Abbiamo iniziato a leggere insieme la favola natalizia di Andersen, dedicata al Pupazzo di neve. Scopriamo ancora come si evolve la vicenda:
Il pupazzo di neve
Il pupazzo si sentì strano: era una sensazione che non riusciva a spiegarsi: in cuore aveva come una nostalgia che non aveva mai provato, ma che tutti gli uomini conoscono bene, quando non sono fatti di neve. “Ma perché l’hai lasciata?”, chiese l’uomo di neve, che aveva deciso che doveva trattarsi di una creatura femminile. “Come hai potuto abbandonare quel posto?” “Sono stato costretto!”, disse il cane alla catena. “Mi hanno buttato fuori e mi hanno attaccato qui dopo che mi capitò di mordere il più giovane dei padroni, perché aveva dato un calcio al mio osso: osso per osso… ma loro se la sono avuta a male, e da allora sono qui alla catena, e ho finito per perdere la voce: senti come sono rauco? Bah!

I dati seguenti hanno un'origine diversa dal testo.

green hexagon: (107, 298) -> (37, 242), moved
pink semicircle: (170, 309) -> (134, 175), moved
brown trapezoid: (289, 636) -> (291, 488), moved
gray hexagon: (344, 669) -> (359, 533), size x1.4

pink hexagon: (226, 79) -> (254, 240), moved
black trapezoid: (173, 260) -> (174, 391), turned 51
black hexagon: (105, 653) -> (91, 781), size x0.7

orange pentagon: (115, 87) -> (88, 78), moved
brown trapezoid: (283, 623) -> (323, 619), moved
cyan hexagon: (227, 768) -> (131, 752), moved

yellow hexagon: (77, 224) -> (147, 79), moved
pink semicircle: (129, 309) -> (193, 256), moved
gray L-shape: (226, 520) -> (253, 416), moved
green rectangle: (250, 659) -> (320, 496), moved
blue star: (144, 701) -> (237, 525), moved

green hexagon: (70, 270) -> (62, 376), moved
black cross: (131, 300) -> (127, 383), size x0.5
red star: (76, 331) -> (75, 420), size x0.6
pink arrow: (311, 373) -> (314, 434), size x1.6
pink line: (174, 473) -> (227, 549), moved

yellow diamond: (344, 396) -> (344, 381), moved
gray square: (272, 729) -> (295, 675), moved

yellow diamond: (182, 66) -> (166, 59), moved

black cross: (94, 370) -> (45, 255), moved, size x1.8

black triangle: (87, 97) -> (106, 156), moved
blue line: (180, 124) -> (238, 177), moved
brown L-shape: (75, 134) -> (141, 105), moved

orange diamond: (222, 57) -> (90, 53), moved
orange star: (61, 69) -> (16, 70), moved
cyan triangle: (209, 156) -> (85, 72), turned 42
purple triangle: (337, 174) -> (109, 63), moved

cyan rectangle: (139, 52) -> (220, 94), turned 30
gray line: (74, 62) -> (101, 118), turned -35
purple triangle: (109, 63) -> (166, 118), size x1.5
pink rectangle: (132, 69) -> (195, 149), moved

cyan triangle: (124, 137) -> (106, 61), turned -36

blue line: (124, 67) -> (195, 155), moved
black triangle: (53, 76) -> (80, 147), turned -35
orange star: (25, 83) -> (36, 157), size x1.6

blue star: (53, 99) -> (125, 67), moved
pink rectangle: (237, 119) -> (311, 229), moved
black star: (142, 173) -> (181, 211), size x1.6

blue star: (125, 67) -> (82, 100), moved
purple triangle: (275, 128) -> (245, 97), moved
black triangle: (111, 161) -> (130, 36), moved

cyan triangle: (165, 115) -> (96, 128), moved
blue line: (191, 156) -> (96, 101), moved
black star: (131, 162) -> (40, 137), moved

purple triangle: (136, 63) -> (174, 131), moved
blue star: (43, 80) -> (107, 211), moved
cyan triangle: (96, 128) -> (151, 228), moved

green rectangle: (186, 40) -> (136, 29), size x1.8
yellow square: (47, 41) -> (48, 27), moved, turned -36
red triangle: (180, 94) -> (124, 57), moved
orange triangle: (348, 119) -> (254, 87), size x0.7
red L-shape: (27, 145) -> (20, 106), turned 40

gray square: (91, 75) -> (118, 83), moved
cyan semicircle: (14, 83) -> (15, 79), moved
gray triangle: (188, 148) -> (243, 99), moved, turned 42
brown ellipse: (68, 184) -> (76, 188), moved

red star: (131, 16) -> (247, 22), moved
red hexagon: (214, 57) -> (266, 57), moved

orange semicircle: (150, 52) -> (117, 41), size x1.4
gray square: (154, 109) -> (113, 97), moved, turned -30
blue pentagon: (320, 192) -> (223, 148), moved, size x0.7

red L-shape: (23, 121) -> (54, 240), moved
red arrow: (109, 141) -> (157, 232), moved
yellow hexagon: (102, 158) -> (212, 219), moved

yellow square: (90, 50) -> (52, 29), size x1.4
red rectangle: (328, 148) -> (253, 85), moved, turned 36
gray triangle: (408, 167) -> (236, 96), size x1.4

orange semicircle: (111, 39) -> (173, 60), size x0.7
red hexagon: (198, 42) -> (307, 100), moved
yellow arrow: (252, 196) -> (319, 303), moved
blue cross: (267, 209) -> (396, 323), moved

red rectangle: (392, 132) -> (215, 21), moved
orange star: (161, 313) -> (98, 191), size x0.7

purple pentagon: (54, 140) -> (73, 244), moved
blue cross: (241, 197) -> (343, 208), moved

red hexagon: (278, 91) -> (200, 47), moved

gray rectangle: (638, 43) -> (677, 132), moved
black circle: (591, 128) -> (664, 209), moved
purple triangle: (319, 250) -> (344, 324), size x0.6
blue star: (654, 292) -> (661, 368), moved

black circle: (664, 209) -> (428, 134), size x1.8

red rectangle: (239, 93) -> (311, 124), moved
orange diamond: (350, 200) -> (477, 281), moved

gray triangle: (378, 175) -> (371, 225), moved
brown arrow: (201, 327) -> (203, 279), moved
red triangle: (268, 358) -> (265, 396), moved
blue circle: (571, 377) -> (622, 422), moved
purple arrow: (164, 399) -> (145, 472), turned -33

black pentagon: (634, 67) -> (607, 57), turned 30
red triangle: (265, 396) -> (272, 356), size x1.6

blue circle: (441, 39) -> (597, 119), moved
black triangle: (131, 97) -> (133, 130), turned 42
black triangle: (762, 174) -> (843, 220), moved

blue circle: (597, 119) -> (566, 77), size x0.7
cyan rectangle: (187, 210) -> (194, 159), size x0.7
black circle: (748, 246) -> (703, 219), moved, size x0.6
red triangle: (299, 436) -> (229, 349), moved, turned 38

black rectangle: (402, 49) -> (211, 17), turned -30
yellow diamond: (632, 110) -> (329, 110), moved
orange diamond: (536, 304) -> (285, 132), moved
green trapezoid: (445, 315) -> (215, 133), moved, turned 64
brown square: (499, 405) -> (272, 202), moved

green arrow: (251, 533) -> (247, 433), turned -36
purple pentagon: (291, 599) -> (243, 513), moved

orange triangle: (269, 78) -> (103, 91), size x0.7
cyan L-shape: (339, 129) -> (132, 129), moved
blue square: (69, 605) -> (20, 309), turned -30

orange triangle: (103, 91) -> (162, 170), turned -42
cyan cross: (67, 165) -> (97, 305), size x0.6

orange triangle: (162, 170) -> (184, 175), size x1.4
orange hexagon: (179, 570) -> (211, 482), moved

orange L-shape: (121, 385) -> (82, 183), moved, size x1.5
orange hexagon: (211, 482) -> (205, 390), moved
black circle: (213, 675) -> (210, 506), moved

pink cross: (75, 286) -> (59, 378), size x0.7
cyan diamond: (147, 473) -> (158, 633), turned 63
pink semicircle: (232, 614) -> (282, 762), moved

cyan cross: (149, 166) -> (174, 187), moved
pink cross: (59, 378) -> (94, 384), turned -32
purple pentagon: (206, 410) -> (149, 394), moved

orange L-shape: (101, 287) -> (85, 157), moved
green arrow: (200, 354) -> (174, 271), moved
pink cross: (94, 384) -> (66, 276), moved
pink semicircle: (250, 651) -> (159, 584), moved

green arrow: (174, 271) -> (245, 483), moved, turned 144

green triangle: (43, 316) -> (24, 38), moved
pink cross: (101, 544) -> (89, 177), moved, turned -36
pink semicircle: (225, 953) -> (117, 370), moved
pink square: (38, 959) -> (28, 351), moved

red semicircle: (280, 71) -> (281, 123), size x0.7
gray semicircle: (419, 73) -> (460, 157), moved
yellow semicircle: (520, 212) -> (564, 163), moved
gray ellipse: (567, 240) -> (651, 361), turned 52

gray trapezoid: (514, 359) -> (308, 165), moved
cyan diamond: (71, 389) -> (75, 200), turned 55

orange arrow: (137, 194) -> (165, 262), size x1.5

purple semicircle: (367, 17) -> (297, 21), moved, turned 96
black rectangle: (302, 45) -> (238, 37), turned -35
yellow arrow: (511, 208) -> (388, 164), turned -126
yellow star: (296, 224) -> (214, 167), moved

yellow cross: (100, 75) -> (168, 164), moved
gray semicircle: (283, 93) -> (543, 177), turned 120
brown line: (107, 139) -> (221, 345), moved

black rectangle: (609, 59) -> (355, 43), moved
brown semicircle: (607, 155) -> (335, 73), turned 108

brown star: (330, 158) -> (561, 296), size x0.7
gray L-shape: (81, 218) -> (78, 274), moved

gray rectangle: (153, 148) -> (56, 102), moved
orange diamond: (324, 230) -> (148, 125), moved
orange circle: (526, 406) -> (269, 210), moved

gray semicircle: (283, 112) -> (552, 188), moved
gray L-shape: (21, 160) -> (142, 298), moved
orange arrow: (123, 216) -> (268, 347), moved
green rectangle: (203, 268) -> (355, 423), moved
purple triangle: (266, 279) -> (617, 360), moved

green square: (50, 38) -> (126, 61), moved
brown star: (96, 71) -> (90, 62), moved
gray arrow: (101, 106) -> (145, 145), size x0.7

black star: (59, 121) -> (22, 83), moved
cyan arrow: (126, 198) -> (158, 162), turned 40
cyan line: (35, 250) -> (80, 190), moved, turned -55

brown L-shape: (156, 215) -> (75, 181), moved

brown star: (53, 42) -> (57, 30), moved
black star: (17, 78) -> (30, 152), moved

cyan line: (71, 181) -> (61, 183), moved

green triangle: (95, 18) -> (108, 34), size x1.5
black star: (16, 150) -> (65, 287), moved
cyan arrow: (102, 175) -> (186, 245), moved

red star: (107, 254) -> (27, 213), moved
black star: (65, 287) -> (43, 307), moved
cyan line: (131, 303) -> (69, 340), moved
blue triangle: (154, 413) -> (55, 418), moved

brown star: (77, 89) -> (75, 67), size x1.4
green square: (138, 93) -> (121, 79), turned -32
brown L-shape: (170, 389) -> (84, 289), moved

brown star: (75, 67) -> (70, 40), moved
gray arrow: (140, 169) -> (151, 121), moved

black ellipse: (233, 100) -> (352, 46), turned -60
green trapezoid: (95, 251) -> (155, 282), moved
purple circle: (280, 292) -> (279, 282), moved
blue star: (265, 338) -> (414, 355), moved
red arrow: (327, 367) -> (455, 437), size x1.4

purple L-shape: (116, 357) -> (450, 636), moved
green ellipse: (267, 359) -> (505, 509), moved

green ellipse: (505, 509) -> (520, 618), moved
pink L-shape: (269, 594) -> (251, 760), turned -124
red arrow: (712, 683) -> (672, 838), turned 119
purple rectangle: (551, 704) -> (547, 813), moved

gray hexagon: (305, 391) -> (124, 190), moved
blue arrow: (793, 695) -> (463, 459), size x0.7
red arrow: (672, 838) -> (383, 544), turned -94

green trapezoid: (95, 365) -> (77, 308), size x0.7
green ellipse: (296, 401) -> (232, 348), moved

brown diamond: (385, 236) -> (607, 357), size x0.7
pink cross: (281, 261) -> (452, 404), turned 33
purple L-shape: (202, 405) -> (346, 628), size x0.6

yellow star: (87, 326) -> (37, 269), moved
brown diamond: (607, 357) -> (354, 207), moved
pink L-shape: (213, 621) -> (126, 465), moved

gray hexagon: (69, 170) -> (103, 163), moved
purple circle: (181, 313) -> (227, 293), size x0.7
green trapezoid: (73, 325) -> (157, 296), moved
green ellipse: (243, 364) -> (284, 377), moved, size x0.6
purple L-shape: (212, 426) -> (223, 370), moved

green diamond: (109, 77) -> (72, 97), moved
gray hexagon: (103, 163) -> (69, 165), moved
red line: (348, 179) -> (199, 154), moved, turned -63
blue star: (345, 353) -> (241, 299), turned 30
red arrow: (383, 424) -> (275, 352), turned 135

E così è finita la mia bella vita d’un tempo”. Ma il pupazzo non lo ascoltava più: da un pezzo guardava fisso nella stanza della serva, dove, piantata sulle sue quattro zampe, sorgeva la stufa:
… sorgeva la stufa: più o meno, sembravano avere la stessa altezza. “Che strana sensazione quella che provo! Mi riuscirà mai di incontrarla? È un desiderio innocente, il mio, e i desideri si avverano sempre, quando sono innocenti. È il mio solo desiderio: sarebbe ben ingiusto se non potesse avverarsi! Devo entrare a ogni costo, anche se dovessi spezzare i vetri!” “Bah! Tanto non ci arriverai mai!”, disse il cane alla catena; “e poi, se ti ci avvicini sei finito, non lo sai? Bah!” “Già ora non mi sento affatto bene”, rispose il pupazzo; “sento una gran voglia di vomitare”. Per tutto il giorno il pupazzo rimase a guardare la finestra: alla luce del tramonto la stanza sembrò diventare ancora più accogliente: la stufa emanava un bagliore dolcissimo, più dolce di quello della luna, e anche di quello del sole: dolce come può esserlo soltanto il bagliore di una stufa, quando è piena.